COMPROMESSI – In realtà la gestione del gruppo Inter è sempre stata un cruccio e un enigma al tempo stesso. Le famose leggende metropolitane sul clan degli argentini che imperversava negli spogliatoi di Appiano Gentile va avanti da secoli, abbracciando e caratterizzando perfino i cicli vincenti post Calciopoli. La gestione del gruppo, tuttavia, è una questione per artificieri navigati, non tanto per la presenza di chi sa quale ordigno esplosivo (anche se alla luce della vicenda Icardi, si potrebbe quasi obiettare), quanto poiché essa va inevitabilmente ad incastrarsi con la politica di gestione societaria del momento. L’Inter è nota per aver più e più volte optato per una gestione accomodante dei propri calciatori. Si pensi ai personaggi di Maicon e Adriano, che ponevano il loro talento come abile scudo per le loro marachelle. Ma soltanto in determinate occasioni un approccio di tipo familiare finisce per pagare i dividendi e Maicon ne è la riprova, ma talvolta esso contribuisce soltanto ad acuire i malanni, anche se il caso Adriano ha radici ben piu profonde e delicate.

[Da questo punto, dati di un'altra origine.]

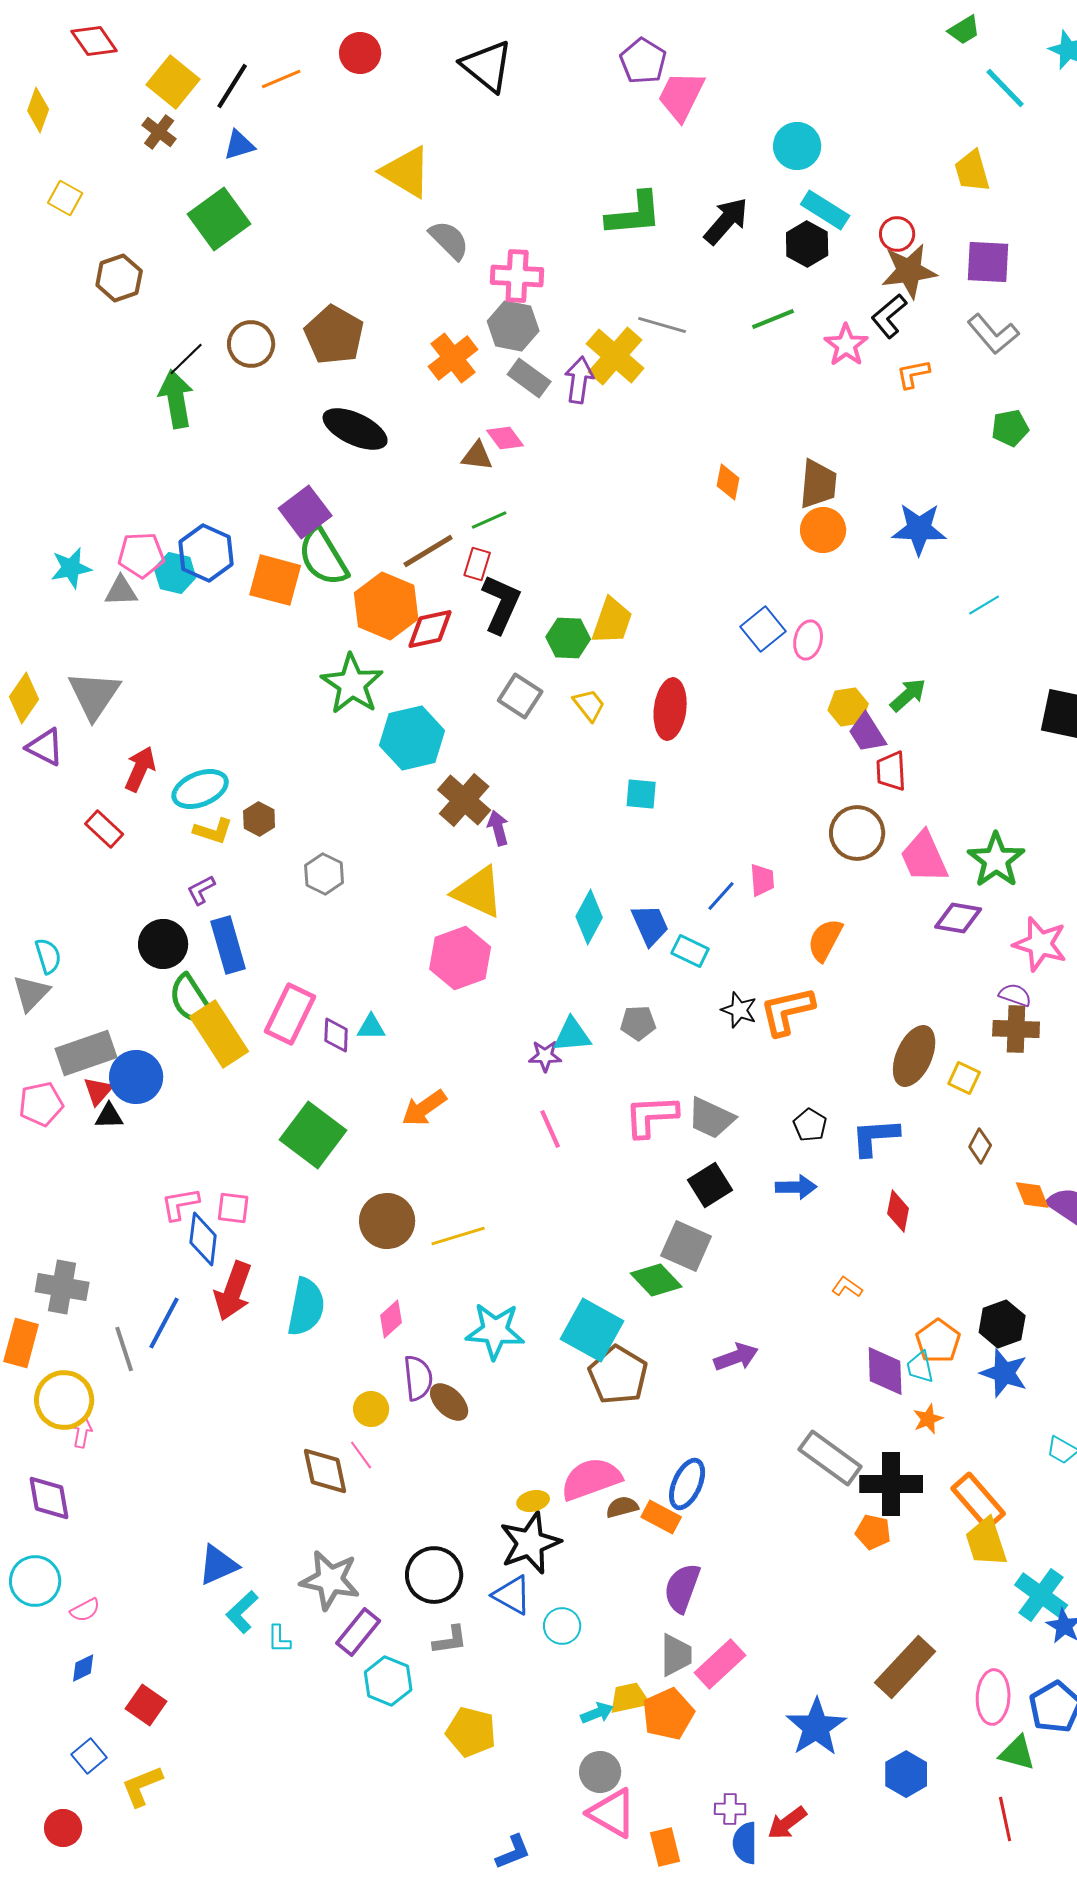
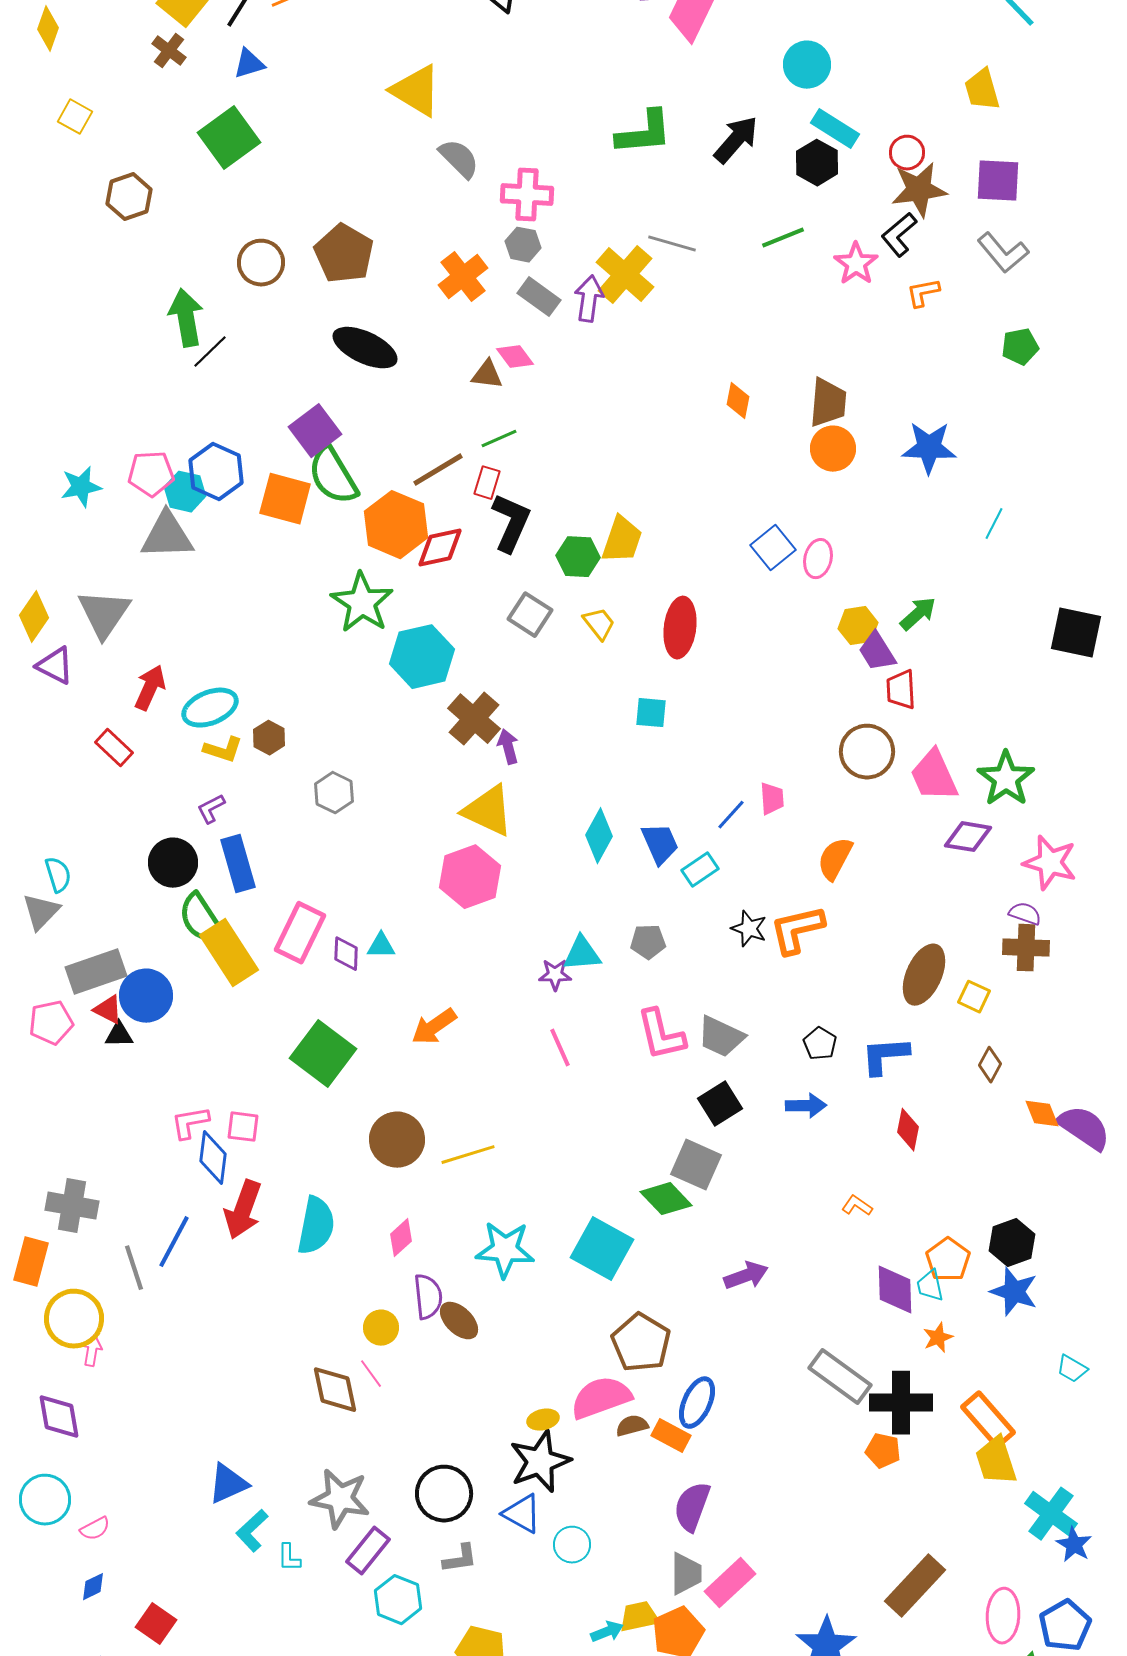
gray hexagon: (513, 326) -> (523, 245), size x0.7
black line: (186, 359) -> (210, 352), moved
gray triangle: (121, 591) -> (167, 536), moved, size x1.6
cyan line: (984, 605) -> (994, 524), turned -32
cyan rectangle: (690, 951) -> (700, 870), turned -60
red triangle: (98, 1091) -> (108, 1010), turned -44
pink L-shape: (651, 1116) -> (661, 1035), turned -100
brown pentagon: (618, 1375) -> (641, 1343), moved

AL FUOCO – Alla luce di ciò, la preziosa commistione fra elementi chimici come la dirigenza e il gruppo di calciatori richiede il profilo di un alchimista esperto. In quel caso, il risultato dell’esperimento risulta comunque imprevedibile, talvolta terminando con esplosioni e nuvolette di fumo come nei cartoni animati. Ecco, esplosioni e nuvolette di fumo avevano continuato ad aleggiare nello spogliatoio di Appiano fino a quando qualcuno non ha ben pensato di rovesciare benzina sul pavimento. Ed è allora che il banco è saltato.

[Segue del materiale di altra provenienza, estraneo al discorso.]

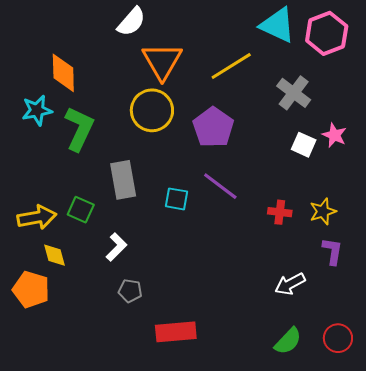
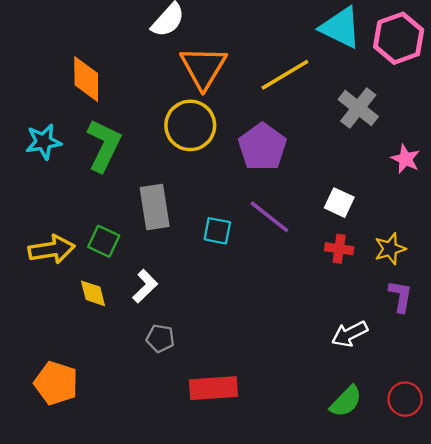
cyan star: (37, 110) -> (44, 142), moved
white square: (304, 145) -> (339, 203), moved
yellow diamond: (54, 255) -> (93, 293), moved
orange pentagon: (31, 289) -> (56, 383), moved

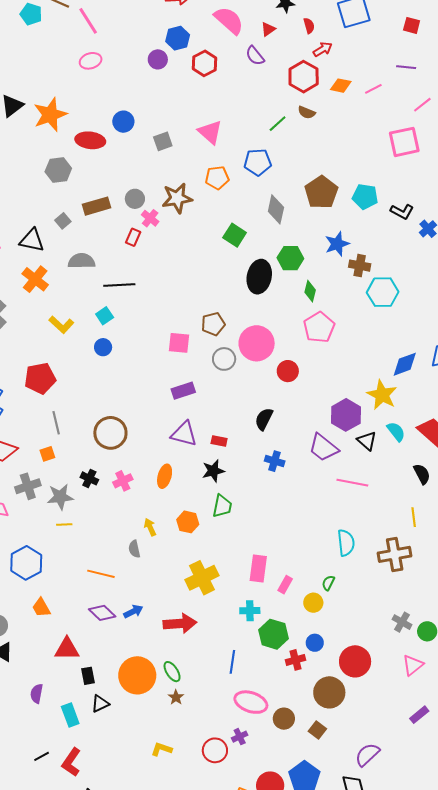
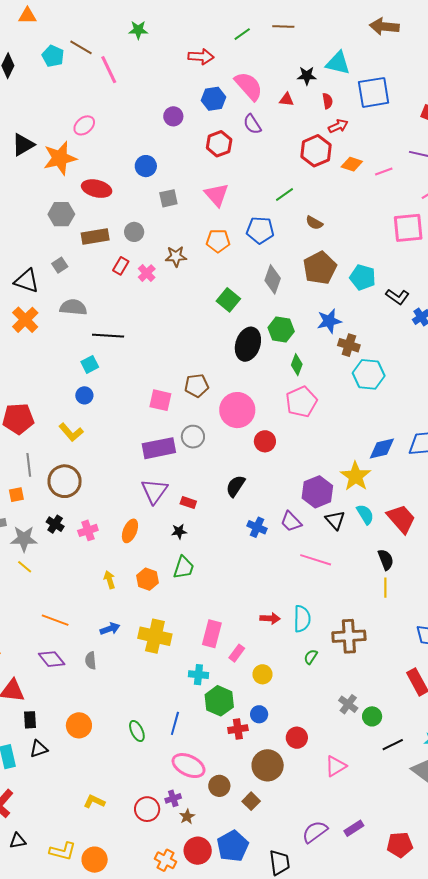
red triangle: (268, 29) -> (287, 100), turned 35
blue hexagon: (178, 38) -> (214, 99), moved
purple semicircle: (255, 56) -> (252, 124), moved
pink ellipse: (91, 61) -> (84, 125), moved, turned -30
red hexagon: (204, 63) -> (219, 144), moved
brown semicircle: (307, 112) -> (314, 223), moved
blue circle: (123, 122) -> (146, 166), moved
brown star: (177, 198) -> (176, 256), size x0.7
gray circle: (135, 199) -> (134, 232), moved
brown rectangle: (97, 206) -> (95, 237), moved
red rectangle: (133, 237) -> (121, 266), moved
yellow L-shape: (61, 325) -> (71, 432), moved
gray circle: (224, 359) -> (193, 437), moved
purple rectangle: (183, 391) -> (159, 448), size x1.4
brown circle: (110, 433) -> (65, 481), moved
purple triangle: (184, 434) -> (154, 491), turned 44
purple trapezoid: (323, 448) -> (291, 522), size x0.7
blue cross: (275, 461) -> (257, 527), moved
black star: (213, 471) -> (179, 531), size x0.7
yellow line: (414, 517) -> (385, 588), moved
yellow line: (64, 525) -> (25, 567), turned 35
gray semicircle: (134, 549) -> (91, 661), moved
yellow cross: (202, 578) -> (155, 636), turned 32
green semicircle: (328, 583) -> (311, 657), moved
blue arrow: (133, 611) -> (110, 629), moved
red arrow: (180, 623) -> (270, 618), moved, size x0.6
red circle: (355, 661) -> (297, 738), size x0.7
pink triangle: (413, 665) -> (336, 766), moved
green ellipse: (172, 672) -> (137, 731), moved
orange circle: (137, 675) -> (79, 725), size x0.7
brown star: (176, 697) -> (187, 817), moved
purple rectangle: (419, 715) -> (354, 828), moved
purple semicircle: (367, 755) -> (315, 832), moved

POLVERIERA – Attribuire al caso Icardi la quota maggiore di responsabilità per i malanni dello spogliatoio dell’Inter (nelle ultime stagioni) potrebbe essere doveroso, ma non del tutto esaustivo. In molti casi (Roberto Mancini su tutti) era stato l’alchimista stesso  a ribaltare il tavolo di lavoro. A ragione o a torto non ci è dato saperlo, ma il risultato ottenuto è stato solamente un infittirsi della nube di fumo. Da lì in poi, lo spogliatoio di Appiano è diventato una miniera costante per il gossip e le dicerie extra campo. Matrimoni sull’orlo del baratro, conflitti etnici fra clan rivali e chi più ne ha più ne faccia esplodere. Come da programma, quelle voci hanno finito rapidamente per imboccare la superstrada verso l’estremismo. Ma qualcosa, sotto la spessa coltre di fumo, stava evidentemente andando a fuoco.

TORNA IL SERENO – All’origine del nostro sproloquio, c’è la scelta netta e drastica di Giuseppe Marotta e soci, che hanno preferito rimuovere (con annesso clamore mediatico) i covoni di grano marcio che andavano a fuoco nello spogliatoio. In questo modo, si è cercato di indirizzare il gruppo verso una linea di lavoro e di pensiero differente e molto suggestiva. Anche a livello tecnico, sono stati presi calciatori in grado di esaltarsi nel collettivo e che difficilmente hanno (o addirittura non hanno più) la forza per spaccare le partite con un loro capriccio. Fuori gli Icardi, dunque, fuori i Perisic e i Nainggolan: DNA e midollo osseo dell’Inter delle fatiche e dei miracoli, delle salite e delle discese improvvise e agonizzanti. I sorrisi durante la presentazione della terza maglia in Piazza Duomo (vedi articolo), le coccole via social tra Lautaro Martinez e Romelu Lukaku, l’abbraccio tra Stefano Sensi e Nicolò Barella in Nazionale e l’atmosfera generale sono segnali forti, da cogliere proprio per quello che rappresentano. Una squadra nuova, fresca, che sta tentando di strapparsi di dosso lo strato di pelle putrida che ne copriva le spalle fino a qualche mese fa.